Los infartos
Ayer el Presidente, ante los cuestionamientos incómodos de Jorge Ramos en la mañanera —¡Jesús! Que no se vuelva a colar éste, ponme al Lord Molécula en primera fila y no le des el micrófono a nadie más—, dijo que el alud de sangre con que su T4 irriga a México es cosita de nada: que en el país más gente se muere por infarto que por asesinato.
Y tiene razón, pero sólo si habla de los infartos que llegan cada que un mexicano sale de casa y ve a alguien, a cualquier sombra sospechosa, a la vuelta de la esquina. Cada que se toma el metro. Cada que un policía nos dirige la mirada, aunque seamos más inocentes que un cordero lechal. Cada que hay que viajar por carretera. Cada que los hijos se van el fin de semana sin que sepamos si los volveremos a ver.
Porque bajo su gobierno —o el de sus sucedáneos, como Evelyn Salgado y Delfina Gómez— los campesinos se ven obligados a enfrentarse a machetazo limpio contra los sicarios que los acosan, mientras que los policías estatales se dedican a secuestrar, torturar y extorsionar a ciudadanos.

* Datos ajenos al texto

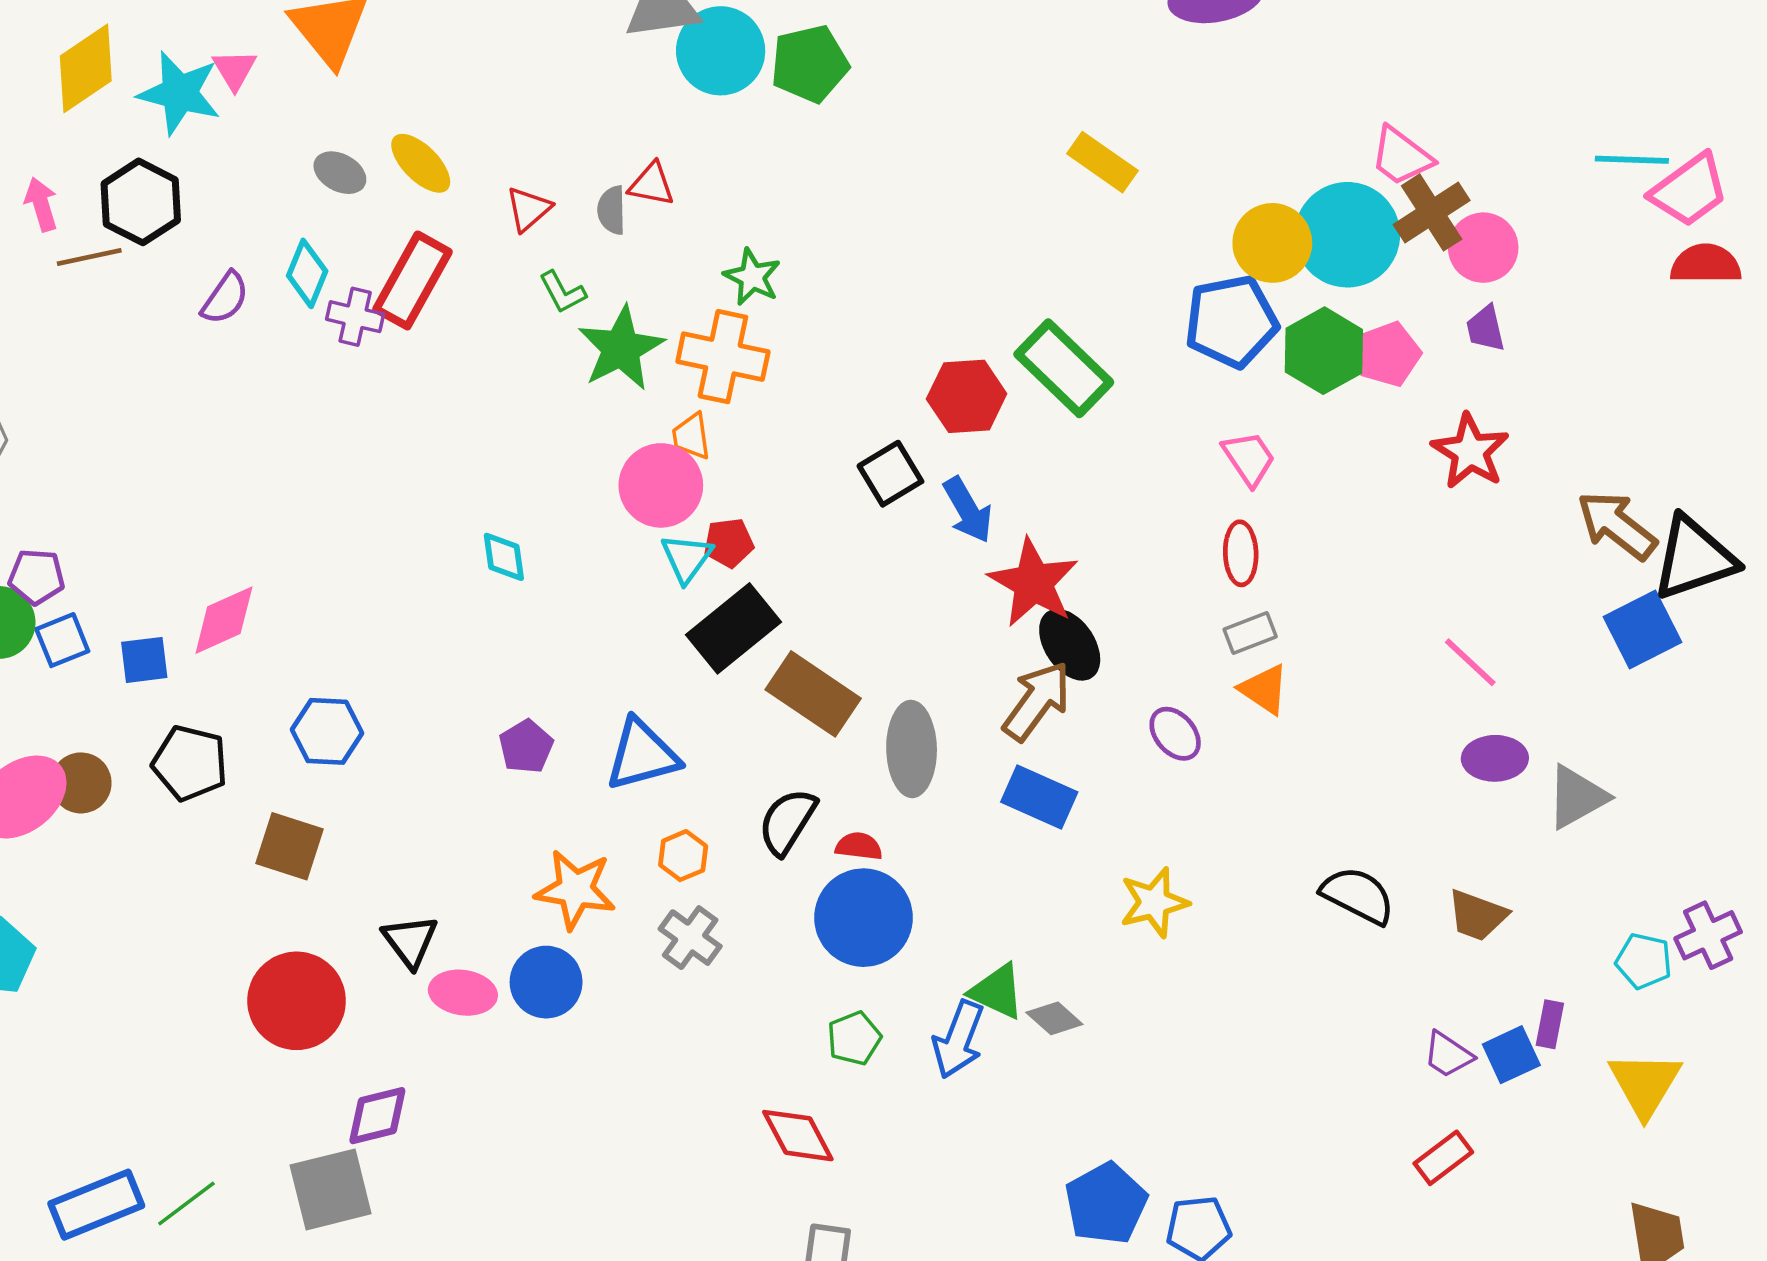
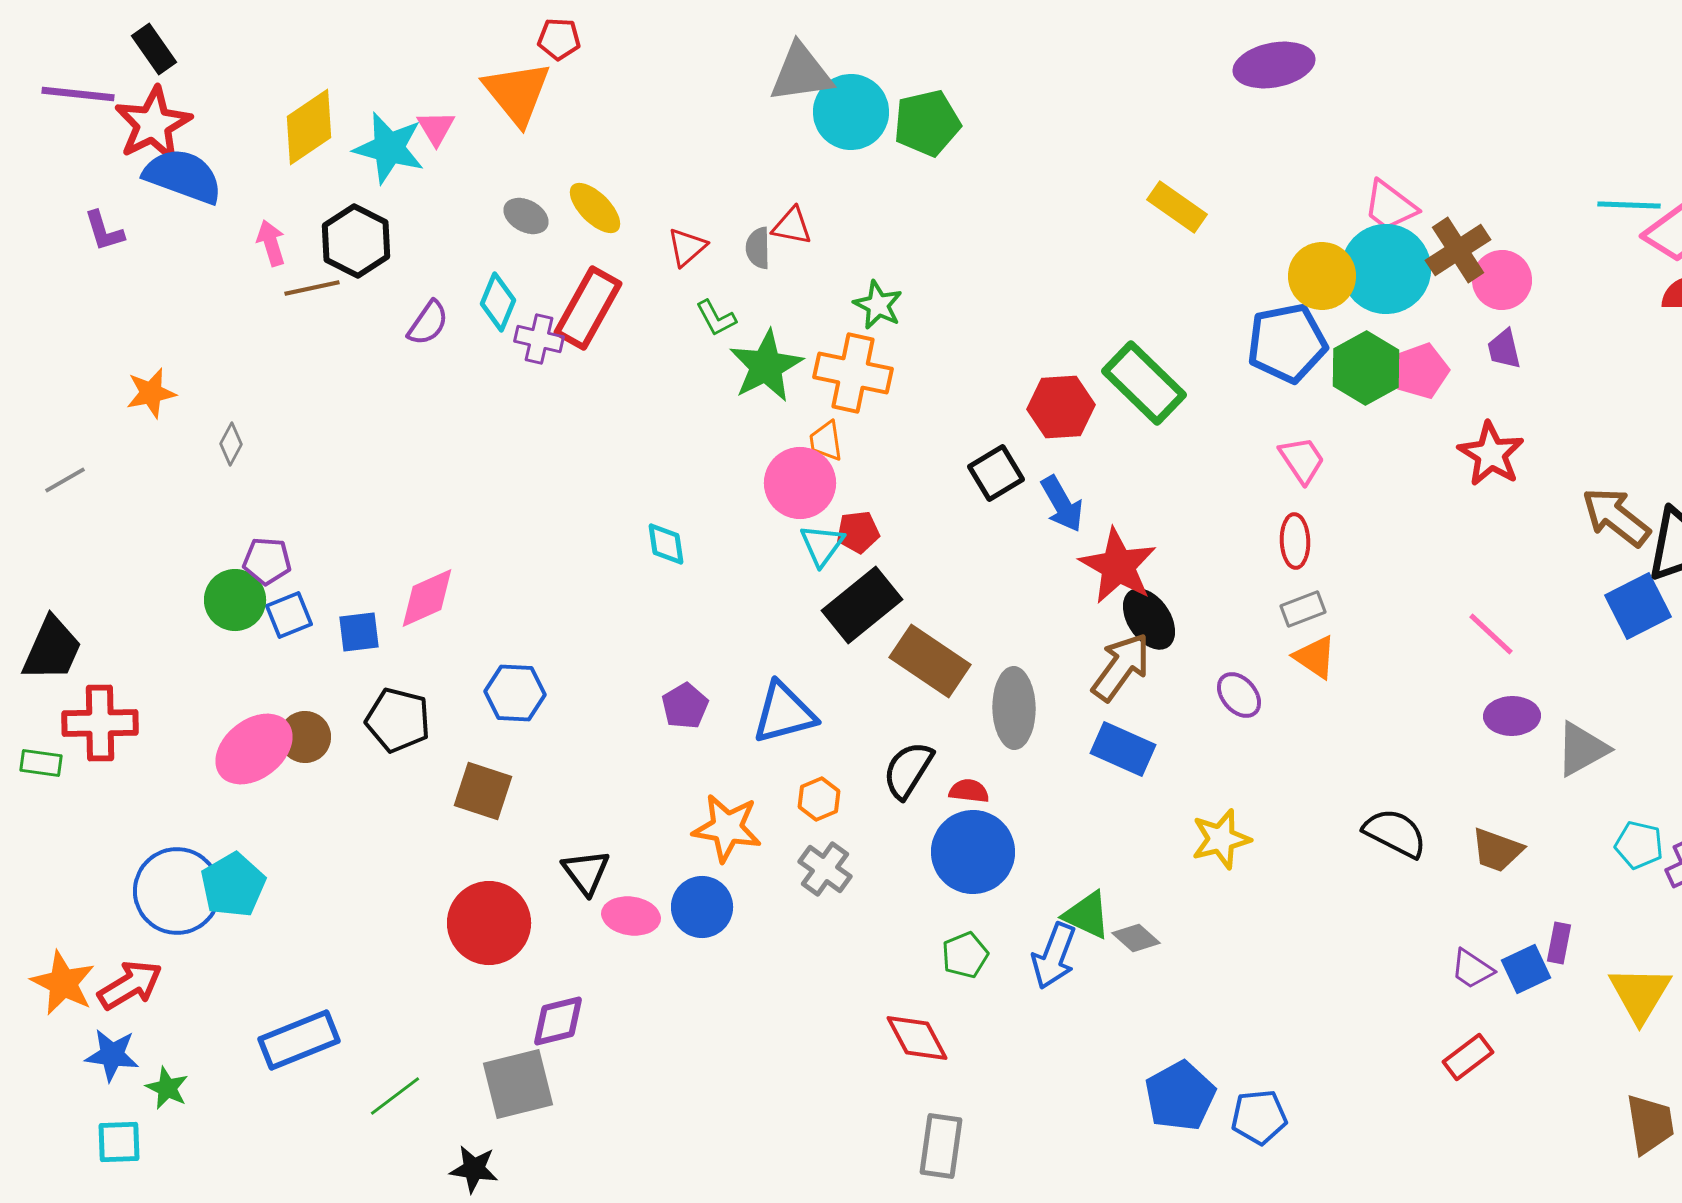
pink trapezoid: (1401, 156) -> (1390, 206), moved
cyan pentagon: (1644, 961) -> (1639, 845), moved
blue rectangle: (96, 1205) -> (299, 1040), moved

Las narcofosas cubren el país y el escarnio desde el poder es para las madres buscadoras. Nuestros tesoros naturales y arqueológicos más importantes están tomados por el crimen organizado y no se pueden visitar más. Los niños de 12 años deben empuñar fusiles para proteger sus tierras ancestrales a falta de gobierno que los defienda. Las carreteras se han convertido en cajas chicas de los malandros. Los narcos atacan nuestros pueblos serranos con drones militares. Los indígenas chiapanecos se ven desplazados de sus comunidades originarias por las bandas locales como jaguares ante el Tren Maya. En otros tiempos, en otros mundos, una sola de estas ocurrencias hubiera bastado para tumbar a cualquier presidente. Pero en el México de hoy, mientras nos lleva redondamente la tiznada, el presidente dice que no es para tanto, culpa e injuria a los mensajeros, le reparte abrazos a los capos y emplea a su flamante Guardia Nacional militarizada en regentear farmaciototas, volar avioncitos y armar trenecitos. Y no pasa nada.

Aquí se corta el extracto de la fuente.